Legal information for developing countries

Cornell Law Library is pleased to announce its participation in the International Labor Organization’s Global Online Access to Legal Information program. The international project, launched March 6 in Geneva, will give users in more than 115 developing countries access to a wide range of essential legal information for their work and studies that they would not normally be able to obtain.

GOALI has been developed with the participation of publishers, UN organizations and academics, as part of a collaboration with Research4Life. Their goal is strengthening the rule of law, evidence-based research, healthcare, policymaking and global justice in developing countries by providing access to free or low cost legal information.  

The Cornell Law Library will contribute its expertise in the areas of research, teaching and learning by providing instructional support to participants in the program both virtually and in person.

Key topics include international law, human rights, humanitarian law and labour law – areas that can help strengthen legal frameworks and institutions in many developing countries.
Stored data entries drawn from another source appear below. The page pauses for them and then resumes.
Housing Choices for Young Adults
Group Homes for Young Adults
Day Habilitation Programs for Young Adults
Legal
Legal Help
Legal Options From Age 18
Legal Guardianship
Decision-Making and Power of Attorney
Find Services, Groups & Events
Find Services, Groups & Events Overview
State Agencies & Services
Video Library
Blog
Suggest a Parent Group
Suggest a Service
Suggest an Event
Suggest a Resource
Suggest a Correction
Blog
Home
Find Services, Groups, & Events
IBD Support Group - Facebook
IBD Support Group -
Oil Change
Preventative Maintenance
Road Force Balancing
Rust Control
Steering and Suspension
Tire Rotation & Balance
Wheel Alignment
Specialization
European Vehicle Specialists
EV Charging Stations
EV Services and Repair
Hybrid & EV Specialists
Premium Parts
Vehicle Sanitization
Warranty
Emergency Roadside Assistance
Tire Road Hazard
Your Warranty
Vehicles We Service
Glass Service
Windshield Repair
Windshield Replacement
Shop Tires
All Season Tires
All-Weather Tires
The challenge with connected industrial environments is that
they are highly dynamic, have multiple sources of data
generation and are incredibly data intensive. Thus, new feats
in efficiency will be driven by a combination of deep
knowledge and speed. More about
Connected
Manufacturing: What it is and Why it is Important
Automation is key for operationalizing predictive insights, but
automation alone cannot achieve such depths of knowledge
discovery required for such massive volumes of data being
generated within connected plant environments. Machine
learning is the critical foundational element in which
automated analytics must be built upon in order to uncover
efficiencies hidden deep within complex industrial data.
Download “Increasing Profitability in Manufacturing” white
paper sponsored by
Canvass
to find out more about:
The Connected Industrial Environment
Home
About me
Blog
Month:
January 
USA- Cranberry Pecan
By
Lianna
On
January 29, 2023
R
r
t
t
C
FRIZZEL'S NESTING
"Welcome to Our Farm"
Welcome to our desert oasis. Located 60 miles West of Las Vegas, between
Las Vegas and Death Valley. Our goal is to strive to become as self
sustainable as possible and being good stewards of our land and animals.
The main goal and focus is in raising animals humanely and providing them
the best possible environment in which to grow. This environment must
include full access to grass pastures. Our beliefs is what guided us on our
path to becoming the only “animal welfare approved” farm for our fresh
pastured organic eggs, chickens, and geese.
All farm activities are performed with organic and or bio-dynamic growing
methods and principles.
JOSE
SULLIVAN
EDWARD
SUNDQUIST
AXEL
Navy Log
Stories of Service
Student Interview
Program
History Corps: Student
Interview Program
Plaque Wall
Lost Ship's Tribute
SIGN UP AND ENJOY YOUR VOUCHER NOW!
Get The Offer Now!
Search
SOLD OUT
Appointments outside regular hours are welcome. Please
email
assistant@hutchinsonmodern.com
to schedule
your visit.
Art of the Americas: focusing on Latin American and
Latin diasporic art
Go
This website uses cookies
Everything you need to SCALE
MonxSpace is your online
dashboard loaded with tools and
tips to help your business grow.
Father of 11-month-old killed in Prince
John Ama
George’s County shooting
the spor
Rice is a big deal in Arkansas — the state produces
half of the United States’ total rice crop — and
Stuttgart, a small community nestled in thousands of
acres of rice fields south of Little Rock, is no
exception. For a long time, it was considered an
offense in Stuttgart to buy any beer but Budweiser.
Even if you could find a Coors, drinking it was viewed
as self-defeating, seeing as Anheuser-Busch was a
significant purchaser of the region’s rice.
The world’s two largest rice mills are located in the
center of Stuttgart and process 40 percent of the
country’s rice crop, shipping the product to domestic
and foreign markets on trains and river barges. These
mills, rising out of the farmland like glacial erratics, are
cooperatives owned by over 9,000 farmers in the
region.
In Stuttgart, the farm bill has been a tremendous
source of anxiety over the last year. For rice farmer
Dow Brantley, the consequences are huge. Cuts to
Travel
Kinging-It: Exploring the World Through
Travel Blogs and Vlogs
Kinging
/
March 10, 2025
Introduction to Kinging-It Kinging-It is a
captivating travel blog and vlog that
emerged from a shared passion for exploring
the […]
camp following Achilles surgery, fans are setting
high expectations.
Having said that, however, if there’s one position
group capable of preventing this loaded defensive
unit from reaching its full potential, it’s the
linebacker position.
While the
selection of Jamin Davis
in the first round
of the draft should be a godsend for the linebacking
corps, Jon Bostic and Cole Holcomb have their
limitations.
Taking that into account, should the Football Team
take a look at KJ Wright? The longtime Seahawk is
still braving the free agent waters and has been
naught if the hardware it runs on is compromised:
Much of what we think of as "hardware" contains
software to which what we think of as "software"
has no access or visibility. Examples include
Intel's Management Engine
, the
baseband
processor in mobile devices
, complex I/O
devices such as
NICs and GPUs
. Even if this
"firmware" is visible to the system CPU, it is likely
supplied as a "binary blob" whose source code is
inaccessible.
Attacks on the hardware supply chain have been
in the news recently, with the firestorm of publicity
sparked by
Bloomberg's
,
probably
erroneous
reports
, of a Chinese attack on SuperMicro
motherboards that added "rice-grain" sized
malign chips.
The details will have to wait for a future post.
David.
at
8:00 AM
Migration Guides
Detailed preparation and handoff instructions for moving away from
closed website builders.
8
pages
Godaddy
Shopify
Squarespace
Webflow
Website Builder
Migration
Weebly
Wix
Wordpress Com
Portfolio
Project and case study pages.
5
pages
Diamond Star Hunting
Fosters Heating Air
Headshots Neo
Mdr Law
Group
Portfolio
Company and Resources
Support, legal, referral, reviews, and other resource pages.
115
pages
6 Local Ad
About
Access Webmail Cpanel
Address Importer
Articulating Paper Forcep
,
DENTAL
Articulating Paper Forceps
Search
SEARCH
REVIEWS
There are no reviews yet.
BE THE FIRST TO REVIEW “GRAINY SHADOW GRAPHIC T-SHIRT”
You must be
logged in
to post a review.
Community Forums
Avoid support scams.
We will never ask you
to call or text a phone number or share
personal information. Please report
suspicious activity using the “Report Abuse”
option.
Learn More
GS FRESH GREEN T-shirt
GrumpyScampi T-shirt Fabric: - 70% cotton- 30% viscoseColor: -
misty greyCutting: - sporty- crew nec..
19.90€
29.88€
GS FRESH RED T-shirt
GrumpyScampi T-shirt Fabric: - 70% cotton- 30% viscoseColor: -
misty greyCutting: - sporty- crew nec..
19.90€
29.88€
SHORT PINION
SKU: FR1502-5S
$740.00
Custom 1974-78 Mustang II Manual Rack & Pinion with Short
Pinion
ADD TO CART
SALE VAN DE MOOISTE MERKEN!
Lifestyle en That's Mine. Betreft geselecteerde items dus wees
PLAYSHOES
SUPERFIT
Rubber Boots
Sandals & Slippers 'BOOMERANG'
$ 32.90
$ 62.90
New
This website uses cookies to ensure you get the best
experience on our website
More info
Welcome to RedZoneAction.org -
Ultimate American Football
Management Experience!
Governments, universities, law schools, research and not-for-profit institutions, as well as the secretariats of national workers’ and employers’ organizations will have access to GOALI. The program will also contribute to UN Sustainable Development Goal 16 – Peace, Justice and Strong Institutions.

“Cornell Law Library is excited to participate as a founding academic partner in Research4Life’s newest program,” said Femi Cadmus, Edward Cornell Law Librarian and Associate Dean and Professor of Practice at Cornell Law School. “This initiative will promote access to justice by removing the economic and technological barriers to proprietary legal information in developing economies around the world.”  

The world’s leading academic publishers will offer academic and peer-reviewed journals, publications and databases on international law, human rights, humanitarian law and labor law to researchers, students, librarians, policymakers, judges and legal experts.